# DESCRIPTION OF THE TASK
A single number is the answer: the count of lines in the records that hold the word "Kreuziger".

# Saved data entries
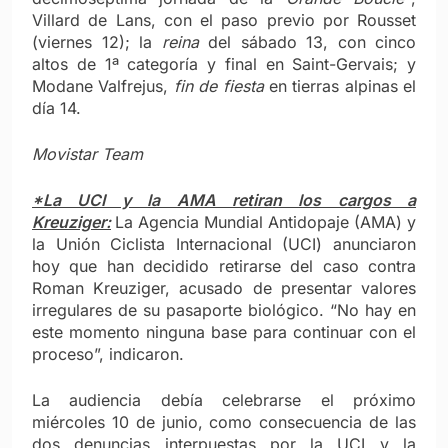
Villard de Lans, con el paso previo por Rousset
(viernes 12); la
reina
del sábado 13, con cinco
altos de 1ª categoría y final en Saint-Gervais; y
Modane Valfrejus,
fin de fiesta
en tierras alpinas el
día 14.
Movistar Team
*La UCI y la AMA retiran los cargos a
Kreuziger:
La Agencia Mundial Antidopaje (AMA) y
la Unión Ciclista Internacional (UCI) anunciaron
hoy que han decidido retirarse del caso contra
Roman Kreuziger, acusado de presentar valores
irregulares de su pasaporte biológico. “No hay en
este momento ninguna base para continuar con el
proceso”, indicaron.
La audiencia debía celebrarse el próximo
miércoles 10 de junio, como consecuencia de las
dos denuncias interpuestas por la UCI y la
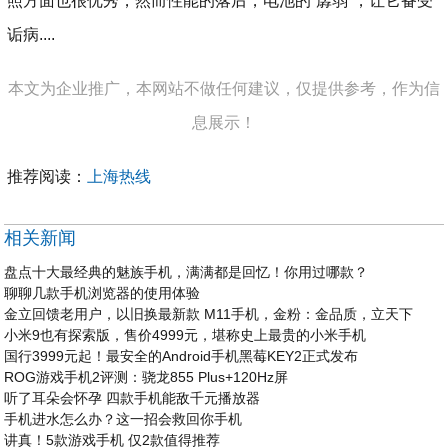
照方面也很优秀，然而性能的落后，电池的“孱弱”，让它备受
诟病....
本文为企业推广，本网站不做任何建议，仅提供参考，作为信
息展示！
推荐阅读：
上海热线
相关新闻
盘点十大最经典的魅族手机，满满都是回忆！你用过哪款？
聊聊几款手机浏览器的使用体验
金立回馈老用户，以旧换最新款 M11手机，金粉：金品质，立天下
小米9也有探索版，售价4999元，堪称史上最贵的小米手机
国行3999元起！最安全的Android手机黑莓KEY2正式发布
ROG游戏手机2评测：骁龙855 Plus+120Hz屏
听了耳朵会怀孕 四款手机能敌千元播放器
手机进水怎么办？这一招会救回你手机
讲真！5款游戏手机 仅2款值得推荐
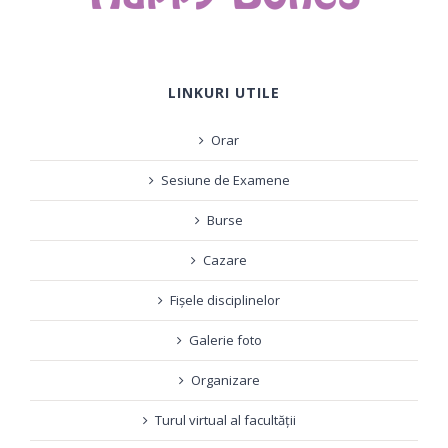
LINKURI UTILE
Orar
Sesiune de Examene
Burse
Cazare
Fișele disciplinelor
Galerie foto
Organizare
Turul virtual al facultății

# EXPECTED ANSWER
2